──────── Task material ────────
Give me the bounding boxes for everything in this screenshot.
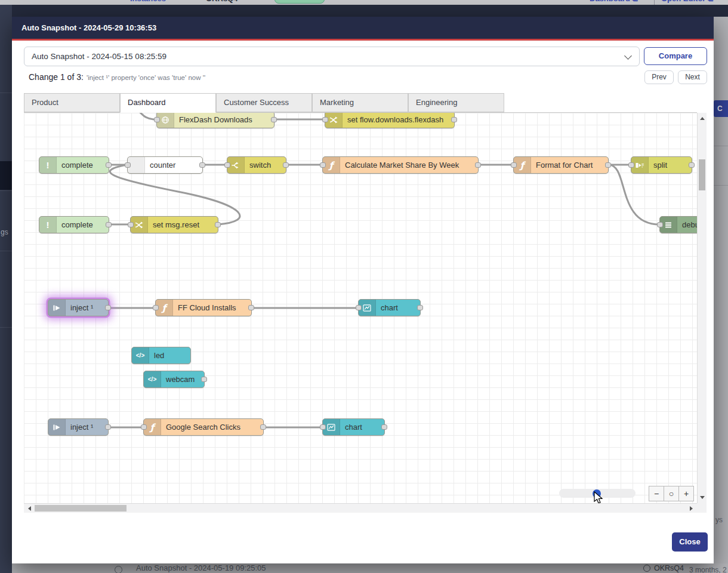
node-counter[interactable]: counter bbox=[127, 156, 203, 174]
change-row: Change 1 of 3: 'inject ¹' property 'once… bbox=[12, 70, 714, 84]
node-function-format-chart[interactable]: ƒ Format for Chart bbox=[513, 156, 609, 174]
background-compare-button-fragment[interactable]: C bbox=[714, 100, 728, 117]
input-port[interactable] bbox=[224, 162, 230, 168]
node-http-request[interactable]: FlexDash Downloads bbox=[156, 113, 274, 128]
sidebar-label-fragment: gs bbox=[1, 228, 8, 236]
node-function-google-search-clicks[interactable]: ƒ Google Search Clicks bbox=[143, 418, 264, 436]
output-port[interactable] bbox=[381, 424, 387, 430]
node-change-msg-reset[interactable]: set msg.reset bbox=[130, 216, 218, 233]
tab-product[interactable]: Product bbox=[24, 93, 120, 112]
scroll-right-arrow[interactable] bbox=[690, 506, 693, 511]
tab-engineering[interactable]: Engineering bbox=[408, 93, 504, 112]
background-text-fragment: ys bbox=[715, 516, 723, 524]
flow-canvas[interactable]: FlexDash Downloads set flow.downloads.fl… bbox=[24, 113, 697, 503]
input-port[interactable] bbox=[320, 162, 326, 168]
node-label: debug bbox=[677, 217, 697, 233]
snapshot-select[interactable]: Auto Snapshot - 2024-05-15 08:25:59 bbox=[24, 47, 640, 66]
output-port[interactable] bbox=[451, 117, 457, 122]
scroll-left-arrow[interactable] bbox=[28, 506, 31, 511]
output-port[interactable] bbox=[283, 162, 289, 168]
node-function-ff-cloud-installs[interactable]: ƒ FF Cloud Installs bbox=[155, 299, 252, 316]
vertical-scrollbar[interactable] bbox=[697, 113, 707, 503]
scroll-down-arrow[interactable] bbox=[700, 496, 705, 499]
tab-marketing[interactable]: Marketing bbox=[312, 93, 408, 112]
output-port[interactable] bbox=[689, 162, 695, 168]
output-port[interactable] bbox=[215, 222, 221, 227]
output-port[interactable] bbox=[605, 162, 611, 168]
project-icon bbox=[643, 565, 650, 572]
close-button[interactable]: Close bbox=[672, 532, 708, 552]
output-port[interactable] bbox=[106, 222, 112, 227]
node-change-flexdash[interactable]: set flow.downloads.flexdash bbox=[325, 113, 455, 128]
zoom-button-group: − ○ + bbox=[649, 486, 694, 501]
input-port[interactable] bbox=[154, 117, 160, 122]
node-split[interactable]: split bbox=[631, 156, 692, 174]
input-port[interactable] bbox=[628, 162, 634, 168]
output-port[interactable] bbox=[271, 117, 277, 122]
output-port[interactable] bbox=[201, 377, 207, 382]
node-label: switch bbox=[245, 157, 277, 173]
node-chart-2[interactable]: chart bbox=[322, 418, 385, 436]
input-port[interactable] bbox=[153, 305, 159, 310]
output-port[interactable] bbox=[475, 162, 481, 168]
tab-dashboard[interactable]: Dashboard bbox=[120, 93, 216, 113]
output-port[interactable] bbox=[248, 305, 254, 310]
change-counter-label: Change 1 of 3: bbox=[29, 70, 84, 84]
input-port[interactable] bbox=[125, 162, 131, 168]
background-sidebar: gs bbox=[0, 5, 12, 573]
next-button[interactable]: Next bbox=[678, 70, 707, 84]
node-label: set msg.reset bbox=[148, 217, 205, 233]
scrollbar-corner bbox=[697, 503, 707, 513]
node-complete-2[interactable]: ! complete bbox=[39, 216, 109, 233]
node-webcam[interactable]: </> webcam bbox=[143, 371, 205, 388]
node-label: FlexDash Downloads bbox=[174, 113, 258, 128]
node-function-market-share[interactable]: ƒ Calculate Market Share By Week bbox=[322, 156, 479, 174]
node-switch[interactable]: switch bbox=[227, 156, 286, 174]
output-port[interactable] bbox=[260, 424, 266, 430]
snapshot-compare-dialog: Auto Snapshot - 2024-05-29 10:36:53 Auto… bbox=[12, 17, 714, 563]
page: Instances - OKRsQ4 Dashboard ⧉ Open Edit… bbox=[0, 0, 728, 573]
input-port[interactable] bbox=[128, 222, 134, 227]
output-port[interactable] bbox=[105, 305, 111, 310]
horizontal-scrollbar-thumb[interactable] bbox=[35, 505, 127, 512]
exclamation-icon: ! bbox=[39, 217, 57, 233]
zoom-out-button[interactable]: − bbox=[649, 486, 664, 501]
node-complete-1[interactable]: ! complete bbox=[39, 156, 109, 174]
output-port[interactable] bbox=[105, 424, 111, 430]
input-port[interactable] bbox=[320, 424, 326, 430]
input-port[interactable] bbox=[356, 305, 362, 310]
node-inject-2[interactable]: inject ¹ bbox=[48, 418, 109, 436]
node-inject-highlighted[interactable]: inject ¹ bbox=[48, 299, 109, 316]
node-label: Calculate Market Share By Week bbox=[340, 157, 465, 173]
background-top-bar: Instances - OKRsQ4 Dashboard ⧉ Open Edit… bbox=[0, 0, 728, 5]
input-port[interactable] bbox=[322, 117, 328, 122]
zoom-in-button[interactable]: + bbox=[678, 486, 694, 501]
input-port[interactable] bbox=[511, 162, 517, 168]
node-chart-1[interactable]: chart bbox=[358, 299, 421, 316]
sidebar-active-item[interactable] bbox=[0, 161, 12, 190]
node-label: chart bbox=[340, 419, 368, 435]
dashboard-link[interactable]: Dashboard ⧉ bbox=[590, 0, 638, 4]
zoom-reset-button[interactable]: ○ bbox=[664, 486, 679, 501]
breadcrumb-instances[interactable]: Instances bbox=[130, 0, 166, 3]
output-port[interactable] bbox=[417, 305, 423, 310]
node-label: Format for Chart bbox=[531, 157, 599, 173]
node-label: complete bbox=[57, 217, 99, 233]
horizontal-scrollbar[interactable] bbox=[24, 503, 697, 513]
vertical-scrollbar-thumb[interactable] bbox=[699, 159, 705, 190]
node-label: led bbox=[149, 347, 170, 363]
nav-divider bbox=[654, 0, 655, 5]
tab-customer-success[interactable]: Customer Success bbox=[216, 93, 312, 112]
input-port[interactable] bbox=[657, 222, 663, 227]
node-debug[interactable]: debug bbox=[659, 216, 697, 233]
input-port[interactable] bbox=[141, 424, 147, 430]
open-editor-link[interactable]: Open Editor ⧉ bbox=[661, 0, 713, 4]
compare-button[interactable]: Compare bbox=[644, 47, 707, 65]
output-port[interactable] bbox=[106, 162, 112, 168]
background-bottom-row: Auto Snapshot - 2024-05-19 09:25:05 OKRs… bbox=[12, 563, 728, 573]
dialog-header: Auto Snapshot - 2024-05-29 10:36:53 bbox=[12, 17, 714, 41]
prev-button[interactable]: Prev bbox=[644, 70, 674, 84]
node-led[interactable]: </> led bbox=[131, 347, 191, 364]
scroll-up-arrow[interactable] bbox=[700, 117, 705, 120]
output-port[interactable] bbox=[199, 162, 205, 168]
────────
→ Task brief
Nothing in the entries above should change when they are printed again, except that the pictures are dropped.

→ Answer for this exercise
Give me the bounding boxes for everything in this screenshot.
node-counter[interactable]: counter bbox=[127, 156, 203, 174]
change-row: Change 1 of 3: 'inject ¹' property 'once… bbox=[12, 70, 714, 84]
node-function-format-chart[interactable]: ƒ Format for Chart bbox=[513, 156, 609, 174]
background-compare-button-fragment[interactable]: C bbox=[714, 100, 728, 117]
input-port[interactable] bbox=[224, 162, 230, 168]
node-http-request[interactable]: FlexDash Downloads bbox=[156, 113, 274, 128]
sidebar-label-fragment: gs bbox=[1, 228, 8, 236]
node-function-google-search-clicks[interactable]: ƒ Google Search Clicks bbox=[143, 418, 264, 436]
output-port[interactable] bbox=[381, 424, 387, 430]
node-change-msg-reset[interactable]: set msg.reset bbox=[130, 216, 218, 233]
tab-product[interactable]: Product bbox=[24, 93, 120, 112]
scroll-right-arrow[interactable] bbox=[690, 506, 693, 511]
tab-engineering[interactable]: Engineering bbox=[408, 93, 504, 112]
background-text-fragment: ys bbox=[715, 516, 723, 524]
flow-canvas[interactable]: FlexDash Downloads set flow.downloads.fl… bbox=[24, 113, 697, 503]
input-port[interactable] bbox=[320, 162, 326, 168]
node-label: debug bbox=[677, 217, 697, 233]
snapshot-select[interactable]: Auto Snapshot - 2024-05-15 08:25:59 bbox=[24, 47, 640, 66]
output-port[interactable] bbox=[451, 117, 457, 122]
scroll-left-arrow[interactable] bbox=[28, 506, 31, 511]
output-port[interactable] bbox=[283, 162, 289, 168]
node-function-ff-cloud-installs[interactable]: ƒ FF Cloud Installs bbox=[155, 299, 252, 316]
vertical-scrollbar[interactable] bbox=[697, 113, 707, 503]
scroll-down-arrow[interactable] bbox=[700, 496, 705, 499]
tab-marketing[interactable]: Marketing bbox=[312, 93, 408, 112]
output-port[interactable] bbox=[689, 162, 695, 168]
output-port[interactable] bbox=[215, 222, 221, 227]
output-port[interactable] bbox=[605, 162, 611, 168]
project-icon bbox=[643, 565, 650, 572]
close-button[interactable]: Close bbox=[672, 532, 708, 552]
output-port[interactable] bbox=[106, 222, 112, 227]
node-change-flexdash[interactable]: set flow.downloads.flexdash bbox=[325, 113, 455, 128]
zoom-button-group: − ○ + bbox=[649, 486, 694, 501]
input-port[interactable] bbox=[154, 117, 160, 122]
node-split[interactable]: split bbox=[631, 156, 692, 174]
input-port[interactable] bbox=[628, 162, 634, 168]
output-port[interactable] bbox=[271, 117, 277, 122]
output-port[interactable] bbox=[201, 377, 207, 382]
node-label: switch bbox=[245, 157, 277, 173]
node-chart-2[interactable]: chart bbox=[322, 418, 385, 436]
input-port[interactable] bbox=[153, 305, 159, 310]
output-port[interactable] bbox=[475, 162, 481, 168]
tab-dashboard[interactable]: Dashboard bbox=[120, 93, 216, 113]
output-port[interactable] bbox=[248, 305, 254, 310]
change-counter-label: Change 1 of 3: bbox=[29, 70, 84, 84]
input-port[interactable] bbox=[125, 162, 131, 168]
background-sidebar: gs bbox=[0, 5, 12, 573]
next-button[interactable]: Next bbox=[678, 70, 707, 84]
node-label: set msg.reset bbox=[148, 217, 205, 233]
scrollbar-corner bbox=[697, 503, 707, 513]
node-complete-2[interactable]: ! complete bbox=[39, 216, 109, 233]
node-webcam[interactable]: </> webcam bbox=[143, 371, 205, 388]
node-label: FlexDash Downloads bbox=[174, 113, 258, 128]
node-function-market-share[interactable]: ƒ Calculate Market Share By Week bbox=[322, 156, 479, 174]
node-switch[interactable]: switch bbox=[227, 156, 286, 174]
output-port[interactable] bbox=[260, 424, 266, 430]
snapshot-compare-dialog: Auto Snapshot - 2024-05-29 10:36:53 Auto… bbox=[12, 17, 714, 563]
page: Instances - OKRsQ4 Dashboard ⧉ Open Edit… bbox=[0, 0, 728, 573]
input-port[interactable] bbox=[128, 222, 134, 227]
output-port[interactable] bbox=[105, 305, 111, 310]
horizontal-scrollbar-thumb[interactable] bbox=[35, 505, 127, 512]
exclamation-icon: ! bbox=[39, 217, 57, 233]
zoom-out-button[interactable]: − bbox=[649, 486, 664, 501]
node-complete-1[interactable]: ! complete bbox=[39, 156, 109, 174]
output-port[interactable] bbox=[105, 424, 111, 430]
input-port[interactable] bbox=[320, 424, 326, 430]
input-port[interactable] bbox=[356, 305, 362, 310]
node-inject-2[interactable]: inject ¹ bbox=[48, 418, 109, 436]
node-inject-highlighted[interactable]: inject ¹ bbox=[48, 299, 109, 316]
node-label: Calculate Market Share By Week bbox=[340, 157, 465, 173]
background-top-bar: Instances - OKRsQ4 Dashboard ⧉ Open Edit… bbox=[0, 0, 728, 5]
input-port[interactable] bbox=[322, 117, 328, 122]
zoom-in-button[interactable]: + bbox=[678, 486, 694, 501]
input-port[interactable] bbox=[511, 162, 517, 168]
node-chart-1[interactable]: chart bbox=[358, 299, 421, 316]
sidebar-active-item[interactable] bbox=[0, 161, 12, 190]
node-label: chart bbox=[340, 419, 368, 435]
dashboard-link[interactable]: Dashboard ⧉ bbox=[590, 0, 638, 4]
zoom-reset-button[interactable]: ○ bbox=[664, 486, 679, 501]
breadcrumb-instances[interactable]: Instances bbox=[130, 0, 166, 3]
output-port[interactable] bbox=[417, 305, 423, 310]
node-label: Format for Chart bbox=[531, 157, 599, 173]
node-label: complete bbox=[57, 217, 99, 233]
horizontal-scrollbar[interactable] bbox=[24, 503, 697, 513]
vertical-scrollbar-thumb[interactable] bbox=[699, 159, 705, 190]
node-label: led bbox=[149, 347, 170, 363]
nav-divider bbox=[654, 0, 655, 5]
tab-customer-success[interactable]: Customer Success bbox=[216, 93, 312, 112]
input-port[interactable] bbox=[657, 222, 663, 227]
node-debug[interactable]: debug bbox=[659, 216, 697, 233]
input-port[interactable] bbox=[141, 424, 147, 430]
open-editor-link[interactable]: Open Editor ⧉ bbox=[661, 0, 713, 4]
compare-button[interactable]: Compare bbox=[644, 47, 707, 65]
output-port[interactable] bbox=[106, 162, 112, 168]
background-bottom-row: Auto Snapshot - 2024-05-19 09:25:05 OKRs… bbox=[12, 563, 728, 573]
dialog-header: Auto Snapshot - 2024-05-29 10:36:53 bbox=[12, 17, 714, 41]
prev-button[interactable]: Prev bbox=[644, 70, 674, 84]
node-led[interactable]: </> led bbox=[131, 347, 191, 364]
scroll-up-arrow[interactable] bbox=[700, 117, 705, 120]
output-port[interactable] bbox=[199, 162, 205, 168]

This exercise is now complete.